--- MATERIAL FOR THE TASK Enclosed Below ---

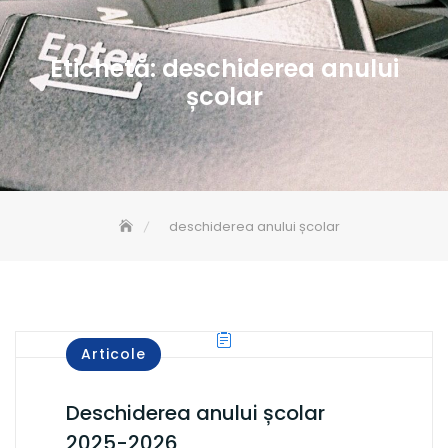
Etichetă:
deschiderea anului
școlar
deschiderea anului școlar
Articole
Deschiderea anului școlar
2025-2026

--- End of Enclosed MATERIAL FOR THE TASK ---

Only lines holding the word "anului" are wanted here; copy each from the listing.

» **OUTPUT**
deschiderea anului
deschiderea anului școlar
Deschiderea anului școlar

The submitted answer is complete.